И он поведал мальчику про братьев, сынов великого князя Владимира, осенившего крестным знамением всю землю Русскую, Бориса и Глеба, которых по смерти батюшки-князя решил извести другой их брат – Святополк, названный Окаянным после претворения своего подлого замысла.
Вначале он настиг брата Бориса. В тот час богоблаженный Борис стоял на реке и молился в шатре своем. А дружина от него ушла, ибо не захотел он во главе ее пойти и занять престол Киевский после отца, прогнав брата Святополка. И как он перестал молиться, воины ворвались в шатер и пронзили князя копьями, внесли и завернули в ковер и повезли. А он был еще жив. И те люди не решались снова его убивать… А имена их треклятые известны: Путьша, Талец, Елович, Ляшко. Послали к Святополку спросить. Тот отправил свой ответ: двоих варягов. И те прибывшие варяги безжалостно добили юношу.
«О блаженный, помяни меня в месте упокоения твоего!»
А Глеба настигли здесь, у Смядынской пристани. И он ведал о смерти отца, об убийстве брата Бориса, а не хотел сопротивляться. Ибо сказано: «Бог гордым противится, а смиренным дает благодать». И еще говорится: «Кто говорит: я люблю Бога, а брата своего ненавидит, тот лжец». Есть и такое призывание: «В любви нет страха, совершенная любовь изгоняет страх». Вот и юный тот Глеб изгонял свой страх любовью…
Сычонок слушал Луку внимательно. То, что братьев убивали на реках, поразило его. Да и как же иначе, его и самого чуть не прибили на реке. Но кто он, а кто – те страстотерпцы-князи.

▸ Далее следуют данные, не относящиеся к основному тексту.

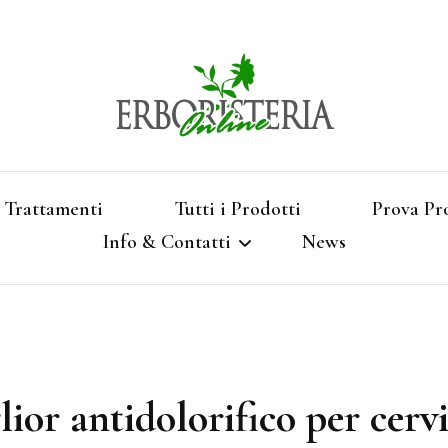
Vendita di Botaniche, Erbe e Spezie Officinal
Erbori
Aromatizzati, Supe
Trattamenti
Tutti i Prodotti
Prova Pr
Info & Contatti
News
Shop 
Termini e Condizioni
Pagamenti e Spedizioni
ior antidolorifico per cerv
Privacy e Cookies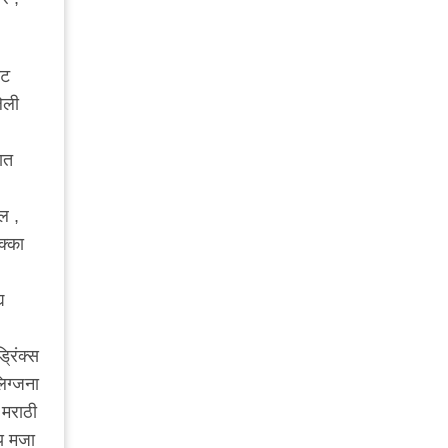
ाट
ेली
ात
ल ,
क्का
य
्रिंक्स
लिग्जना
 मराठी
लय मजा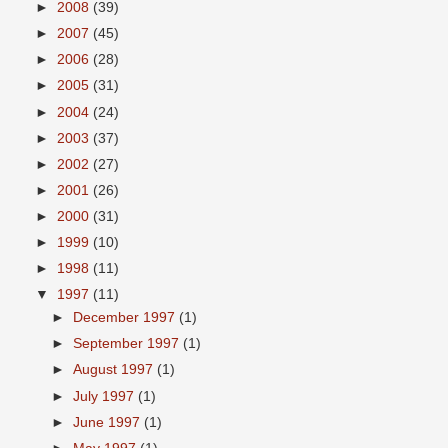
►
2008
(39)
►
2007
(45)
►
2006
(28)
►
2005
(31)
►
2004
(24)
►
2003
(37)
►
2002
(27)
►
2001
(26)
►
2000
(31)
►
1999
(10)
►
1998
(11)
▼
1997
(11)
►
December 1997
(1)
►
September 1997
(1)
►
August 1997
(1)
►
July 1997
(1)
►
June 1997
(1)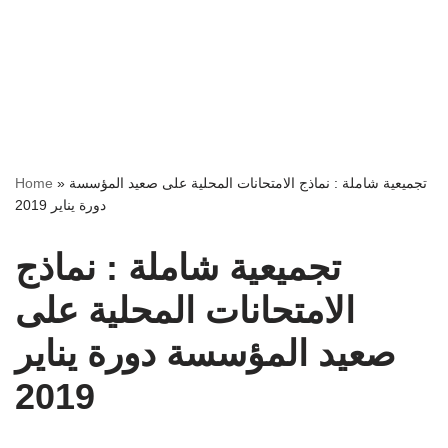
تجميعية شاملة : نماذج الامتحانات المحلية على صعيد المؤسسة
»
Home
دورة يناير 2019
تجميعية شاملة : نماذج
الامتحانات المحلية على
صعيد المؤسسة دورة يناير
2019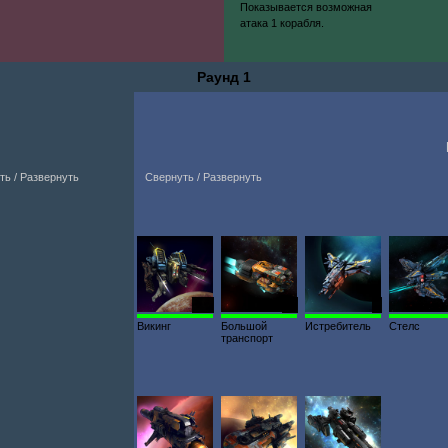
Показывается возможная
атака 1 корабля.
Раунд 1
ть / Развернуть
Свернуть / Развернуть
264
34
4
Викинг
Большой
Истребитель
Стелс
транспорт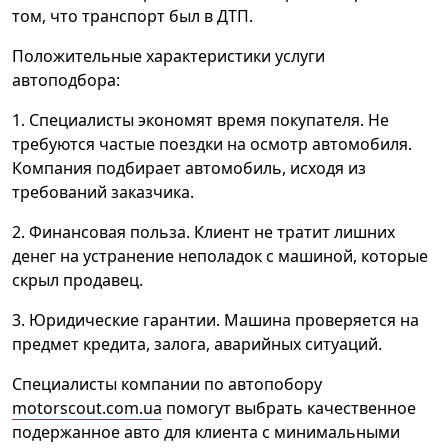
том, что транспорт был в ДТП.
Положительные характеристики услуги
автоподбора:
1. Специалисты экономят время покупателя. Не
требуются частые поездки на осмотр автомобиля.
Компания подбирает автомобиль, исходя из
требований заказчика.
2. Финансовая польза. Клиент не тратит лишних
денег на устранение неполадок с машиной, которые
скрыл продавец.
3. Юридические гарантии. Машина проверяется на
предмет кредита, залога, аварийных ситуаций.
Специалисты компании по автопобору
motorscout.com.ua
помогут выбрать качественное
подержанное авто для клиента с минимальными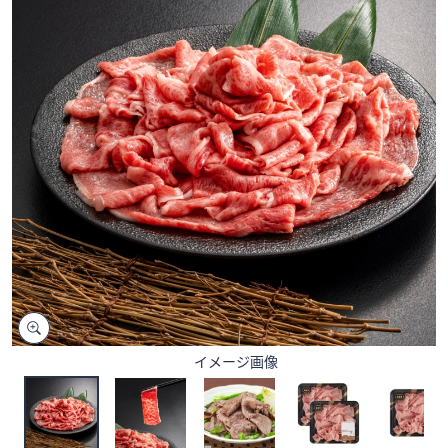
矢
印
キ
ー
ま
た
は
タ
ッ
チ
デ
バ
イ
ス
で
イメージ画像
左
右
に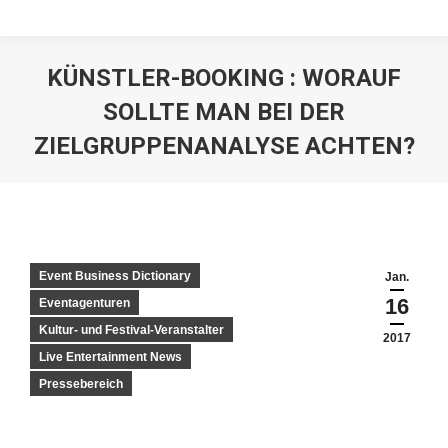
KÜNSTLER-BOOKING : WORAUF
SOLLTE MAN BEI DER
ZIELGRUPPENANALYSE ACHTEN?
Event Business Dictionary
Jan.
16
Eventagenturen
Kultur- und Festival-Veranstalter
2017
Live Entertainment News
Pressebereich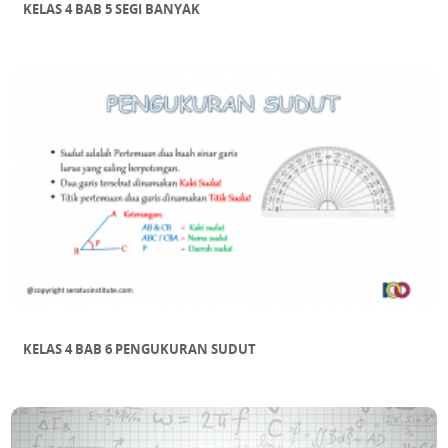
KELAS 4 BAB 5 SEGI BANYAK
KELAS 4 BAB 6 PENGUKURAN SUDUT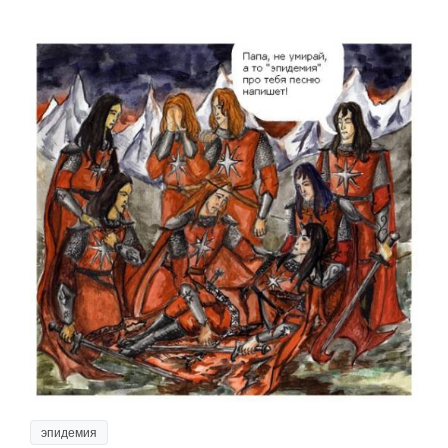
эпидемия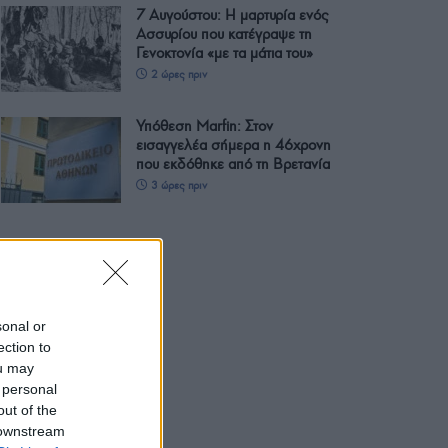
7 Αυγούστου: Η μαρτυρία ενός
Ασσυρίου που κατέγραψε τη
Γενοκτονία «με τα μάτια του»
2 ώρες πριν
Υπόθεση Marfin: Στον
εισαγγελέα σήμερα η 46χρονη
που εκδόθηκε από τη Βρετανία
3 ώρες πριν
sonal or
ection to
ou may
 personal
out of the
 downstream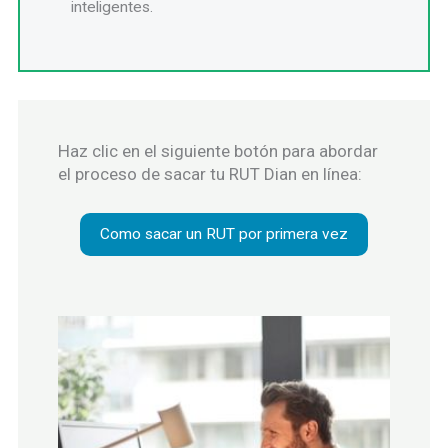
inteligentes.
Haz clic en el siguiente botón para abordar
el proceso de sacar tu RUT Dian en línea:
Como sacar un RUT por primera vez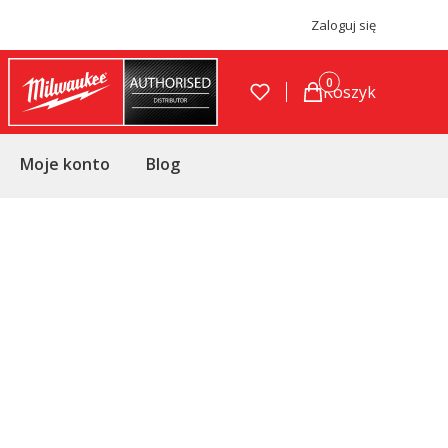
Zaloguj się
Produkty w koszyku
Koszyk
Moje konto
Blog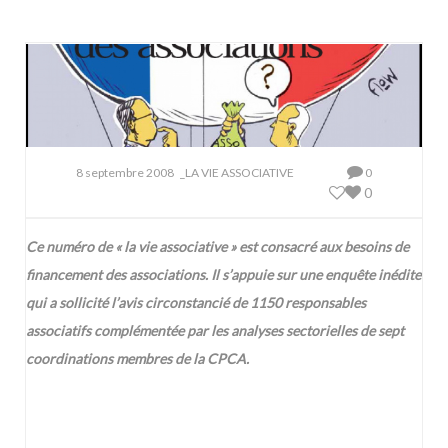
8 septembre 2008
_LA VIE ASSOCIATIVE
0
0
Ce numéro de « la vie associative » est consacré aux besoins de
financement des associations. Il s’appuie sur une enquête inédite
qui a sollicité l’avis circonstancié de 1150 responsables
associatifs complémentée par les analyses sectorielles de sept
coordinations membres de la CPCA.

А лютые братоненавистники, кровопийцы, посланные Святополком, уже подплывали сюда, к Смядыни. И они стали перескакивать с ладьи на его ладью. Глеб велел своим слугам не противиться злому, как то и заповедовал Иисус Христос: «А Я говорю вам: не противься злому. Но кто ударит тебя в правую щеку твою, обрати к нему и другую». Но видя в руках злодеев острые блещущие мечи, Глеб затрепетал и попросил: «Помилуйте уности моее, помилуйте, господье мои! Вы ми будете господие мои, а аз вам раб. Не пожьнете мене от жития не съзьрела, не пожьнете класа, не у же съзьревъша, млеко безълобия носяща! Не порежете лозы не до коньца въздрастъша, а плод имуща! Молю вы ся и мил вы ся дею»[129].
Тут Сычонок опустил глаза и сжал кулаки, закусил губу.
А те, будто дикие зверюги, накинулись на него. И велели его же повару Глеба и зарезать. А Глеб плакал и звал отца своего Василия: «Василие, Василие[130], отьче мой и господине! Приклони ухо твое и услыши глас мой, и призьри и вижь приключьшаяся чаду твоему, како без вины закалаем есмь. Увы мне, увы мне!»[131]